É difícil reagir perante um sistema médico, cheio de procedimentos, se não se tem ferramentas para saber se aquilo é padrão ou se não é necessário.

Todo mundo sabe que o sistema obstétrico é muito cruel pra exigir que a mulher defenda seu parto ali naquele momento de tanta sensibilidade e fragilidade. A mulher que está empoderada e aos berros exige que não façam episiotomia e mesmo assim o médico faz, faltou lhe auto-estima?

E não poderia esquecer também dos casos da Adelir e da parturiente de Natal, que ficou tristemente conhecida como a “comedora de placenta”. Aquelas mulheres, ainda que muitíssimo empoderadas sofreram violências obstétricas inimagináveis e terríveis.

E, portanto, é necessário, para além do empoderamento, falar do lugar social da mulher. Se não, acabamos caindo no mesmo discurso falacioso da meritocracia. Existem hierarquias reprodutivas de acordo com a classe, idade, parceria sexual e a raça. Por isso a VO acontece muito mais nas mulheres negras e pobres, muito mais em mulheres que não vivem uma relação heteronormativa e monogâmica, mulheres que têm dst, usuárias de drogas, moradoras de rua, etc. Essas são as mulheres da "maternidade subalterna". E o empoderamento, para muitas mulheres, pode não fazer diferença alguma. 

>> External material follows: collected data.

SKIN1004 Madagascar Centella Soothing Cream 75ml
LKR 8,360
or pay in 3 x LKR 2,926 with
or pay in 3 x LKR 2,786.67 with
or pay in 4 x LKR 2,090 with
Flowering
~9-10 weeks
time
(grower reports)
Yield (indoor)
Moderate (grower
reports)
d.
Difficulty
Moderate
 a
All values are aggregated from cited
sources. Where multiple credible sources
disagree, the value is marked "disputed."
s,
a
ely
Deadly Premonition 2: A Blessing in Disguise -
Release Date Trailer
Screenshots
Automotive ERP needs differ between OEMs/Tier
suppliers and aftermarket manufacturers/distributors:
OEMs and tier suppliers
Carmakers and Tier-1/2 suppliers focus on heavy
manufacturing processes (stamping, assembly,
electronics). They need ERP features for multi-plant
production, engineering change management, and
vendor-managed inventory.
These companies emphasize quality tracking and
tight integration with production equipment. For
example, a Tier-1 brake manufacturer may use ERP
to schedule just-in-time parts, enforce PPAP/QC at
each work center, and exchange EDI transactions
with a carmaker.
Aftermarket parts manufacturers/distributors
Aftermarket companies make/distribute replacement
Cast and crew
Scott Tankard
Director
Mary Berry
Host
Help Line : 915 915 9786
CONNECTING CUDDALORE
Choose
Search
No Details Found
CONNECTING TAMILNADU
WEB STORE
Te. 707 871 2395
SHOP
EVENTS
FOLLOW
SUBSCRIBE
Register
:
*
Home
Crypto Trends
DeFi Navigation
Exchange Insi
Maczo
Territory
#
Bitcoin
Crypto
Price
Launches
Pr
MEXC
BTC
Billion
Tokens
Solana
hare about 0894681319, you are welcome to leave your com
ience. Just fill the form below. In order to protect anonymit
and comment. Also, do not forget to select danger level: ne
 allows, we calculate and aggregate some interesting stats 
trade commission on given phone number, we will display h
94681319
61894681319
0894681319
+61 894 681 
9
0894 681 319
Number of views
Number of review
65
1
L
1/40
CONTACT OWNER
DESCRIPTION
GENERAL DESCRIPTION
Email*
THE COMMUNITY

Que sigamos lutando por uma assistência ao parto digna e respeitosa. Que haja verdadeiro respeito pela escolha das mulheres. Que elas possam livremente decidir por parir ou pela cirurgia. No hospital, na casa de parto ou em casa. Que seu protagonismo seja visto como um direito fundamental. Que não mais a responsabilizemos por serem violentadas.

Todas essas considerações não foram feitas por mim apenas. Elas foram discutidas com mulheres muito queridas e que muito contribuíram para que essas reflexões fossem feitas.